Yes I am in love with # 2 have been for a long time. That what makes it so hard to move on. Now not only have I lost a good boyfriend because of fear of getting hurt but I lost my best friend, which is what he was before we started dating.

Now I feel like if I tell him he can't move in I will be sacrificing their happiness for mine. What kind of mother would do that to their kids? Couples live together for years without being in love any more and they seem happy maybe I can do the same.
Helpful - 0
145992 tn?1341345074
They can still have their father in their life and perhaps you can still keep that family unit intact.  You don't have to be with him in order to have that family time.  If you and him continue to be amicable with one another, you can spend the holidays together, he can come over to the house and spend time with the kids.  Just because you are no longer a couple doesn't mean this can't be done.  It will take some understanding and work but if it makes the kids happy it will work.  It's obvious that you are not ready to be with your husband again.  If you were, you would be excited to begin again, but to me it sounds as if the only reasons you are doing this is 1. because you see how happy it makes the kids and 2. you don't want to be alone.  Neither are good reasons and neither reasons will satisfy you in the long run.  Like babypooh said, you will wind up miserable and resentful and that will show.  It will never work.  As for #2, do you really love him or are you just looking for something to allow you to escape from your husband?  If your husband and you didn't work out and you wound up with #2, would he be "the one"?  You need to ask yourself that question.  In order to get over #2, you need to not have any contact with him.  Think with your head and not with your heart.  Once enough time passes you will have moved on.  But I stick with my original response, that I believe you would benefit the most from being alone for a while.  Look, no one wants to be alone.  It's not what people strive for.  But that's the only way to really get to know yourself and you won't find yourself in a rebound relationship or stuck with a man that isn't really a right fit but only because he's a distraction.  It has to come from you to want to change.  
Helpful - 0
189069 tn?1323402138
It's always hard when the children are involved. I wish you hadn't even insinuated that you were working things out with your husband, as to not get their hopes up. I know you want to do it for your kids, but it's not going to work out if you don't want to go back. Your doubts will turn into sadness or anger and unhappiness. You may try to hide it, but it will be inevitable that your kids will be able to tell something's not right. So will your husband. Things will only get worse if you're not in it with your heart and with no doubt in mind. Are you in love with #2? Sounds like it, but maybe you're confused. Don't go back with your husband for your kids. They will be disappointed, but they will be happier later knowing that you're happy. Good luck with your decisions.
Helpful - 0
637356 tn?1301924822
you gave me great advice over leaving the last idiot. I just don't understand why I feel like I need to be with someone. My husband is pretty much moving himself right back in and yet I can't seem to tell him no no no I'm not ready. I want to shout it out but I see how happy the kids are that he is coming over everynight and don't want to ruin there happiness.
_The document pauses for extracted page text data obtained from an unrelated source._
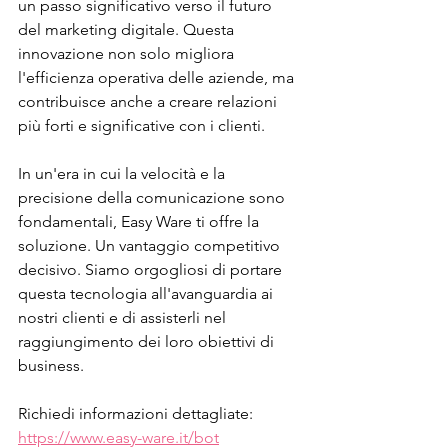
un passo significativo verso il futuro 
del marketing digitale. Questa 
innovazione non solo migliora 
l'efficienza operativa delle aziende, ma 
contribuisce anche a creare relazioni 
più forti e significative con i clienti.
In un'era in cui la velocità e la 
precisione della comunicazione sono 
fondamentali, Easy Ware ti offre la 
soluzione. Un vantaggio competitivo 
decisivo. Siamo orgogliosi di portare 
questa tecnologia all'avanguardia ai 
nostri clienti e di assisterli nel 
raggiungimento dei loro obiettivi di 
business.
Richiedi informazioni dettagliate:
https://www.easy-ware.it/bot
Also how do I let go of this other guy??? How do I move on and become happy with myself???  Why am I so dang codependent??
Helpful - 0
145992 tn?1341345074
Can I suggest bachelor # nobody?  I think you need "you" time.  It sounds to me like you jump from one relationship to the next and neither man is worthy of you.  I think that's because you haven't really worked on yourself yet and therefore choose the same type of man each time.  There is a reason why your marriage didn't work out, although, I give you kudos for trying to reconcile for the sake of your family.  But you really should take some time to work on yourself first.  Maybe you would make more sound decisions when it comes to relationships if you did this.  I'm only offering a suggestion so I hope you don't take offense to this.  I wish you the best of luck in any decision you make.  I just think that you would have a better chance being alone for a little while.  You don't need a man in your life to be happy.